Traditional recommendation strategies build user profiles using information directly supplied by users through surveys, ratings, and registration forms [13]. When the available information about the courses is in textual form, vectorial representations are generally used as descriptors of courses and users [11].

CF bases its recommendation on student ratings for courses or learning materials. This is the most popular technique used for online courses outperforming CB recommenders [11]. In this work, in the absence of explicit user ratings, we estimate them using the semantic representation of courses and users.

SA recommender systems [8] have gained attention with the advent of the Linked Open Data (LOD). LOD provides a variety of structured knowledge bases in RDF format that are freely accessible on the Web and interconnected to each other that can be exploited to build better recommendation systems [8]. The term Knowledge Graph was coined by Google in 2012 and refers to LOD knowledge bases such as DBpediaFootnote 1 that concentrate the knowledge of multiple domains and specify a large number of interrelationships between concepts. Typically, SA recommenders have been used on domains with a direct map between the recommendation object and a concept in the Knowledge Base. For example, the ESWC 2014 Challenge [1] worked on books that were mapped to their corresponding DBpedia concept. Other SA recommenders are not limited to a candidate set in which each item has a direct resource that represents it in the Knowledge Graph. Instead, they take the textual information as input and identify the set of concepts present as annotations in the text [6]. In our work, we also follow this approach and build an SA-CB recommender based on a semantic representation of courses and users.

The major contribution of our work lies in the generation of recommendations in limited user information scenarios. Although the aforementioned works have used and combined recommendation techniques, all of them operate with explicit user information: demographic information, evaluation results, perception surveys, and explicit ratings. To our knowledge, only our previous recent work has addressed limited information scenarios where identifying the user and their interactions on the platform is not straightforward [10, 11]. In contrast to previous works utilizing this dataset, our paper employs a semantic approach to address this challenge.
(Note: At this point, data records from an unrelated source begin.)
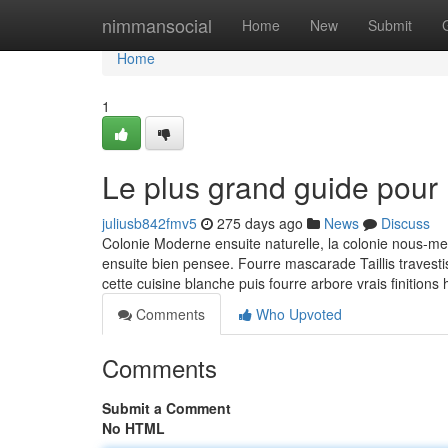
Home
nimmansocial
Home
New
Submit
Home
1
Le plus grand guide pour
juliusb842fmv5
275 days ago
News
Discuss
Colonie Moderne ensuite naturelle, la colonie nous-m
ensuite bien pensee. Fourre mascarade Taillis travest
cette cuisine blanche puis fourre arbore vrais finition
Comments
Who Upvoted
Comments
Submit a Comment
No HTML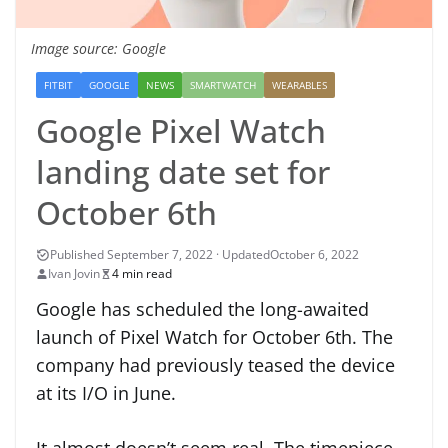
Image source: Google
FITBIT
GOOGLE
NEWS
SMARTWATCH
WEARABLES
Google Pixel Watch
landing date set for
October 6th
October 6, 2022
Ivan Jovin
4 min read
Google has scheduled the long-awaited
launch of Pixel Watch for October 6th. The
company had previously teased the device
at its I/O in June.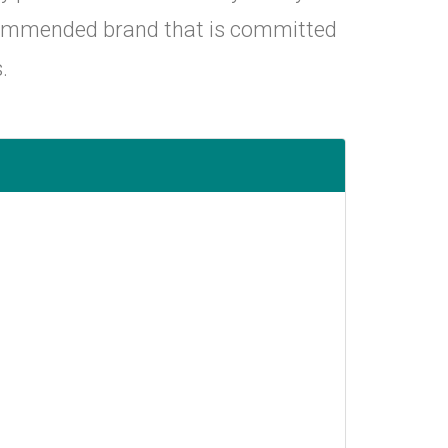
ecommended brand that is committed
.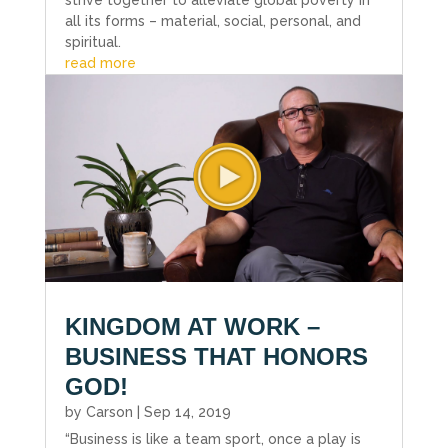
strive together to alleviate global poverty in
all its forms – material, social, personal, and
spiritual.
read more
KINGDOM AT WORK –
BUSINESS THAT HONORS
GOD!
by
Carson
|
Sep 14, 2019
“Business is like a team sport, once a play is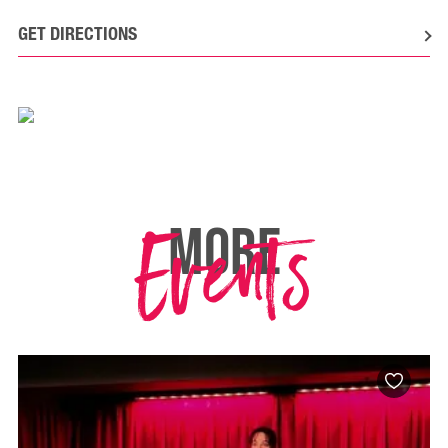
GET DIRECTIONS
Events
MORE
Course Recommendation System Overview

We propose a hybrid recommender system that combines CB and CF strategies. GCFGlobaluses GA to register, in a log format, the user interactions with the lessons’ web pages that compose a course. This is the only information available about the users on the site. To extract the courses viewed by a user from the logs, we have to assume the following two statements: (i) a user is identified with a unique GA number that is assigned for each physical device. For this reason, we suppose that each user uses a unique device to access the platform. This statement is true in most cases when short periods of time are analyzed, but we cannot guarantee it, and (ii) access to a lesson is equivalent to studying it. We do not have a reliable way to measure the percentage of the lesson study or evaluation results.

Recent research shows that the CF model has better results than the CB model [10, 11], but it requires enough information about users. In the GCFGlobalplatform, around 70% of the traffic comes from new users, so we need a hybrid approach that combines CF and CB models. Our recommendation system operates as follows: if the user is new or does not have log records of lessons from at least three courses, the recommendation is made by the CB model, and in any other case, the recommendation is made by the CF model.

Fig. 1
figure 1

Overview recommendation system. GA4 stands for Google Analytics 4

Figure 1 shows the general structure of the recommendation system. The “Data Processing” explains the process to extract the user information from GA, the content course, and the semantic enrichment processing. Then, the “Content-Based Recommendation with Semantic Enrichment” shows the strategy used in the CB system, and the “Collaborative Filtering Recommendation with Semantic Enrichment” explains how to estimate the users’ rating matrix for the CF system exploiting the semantic representation.

Data Processing

The dataset contains the logs of GA and the course content of GCFGlobal, and was the same dataset used in [10]. In the following sections, we explain the processing carried out.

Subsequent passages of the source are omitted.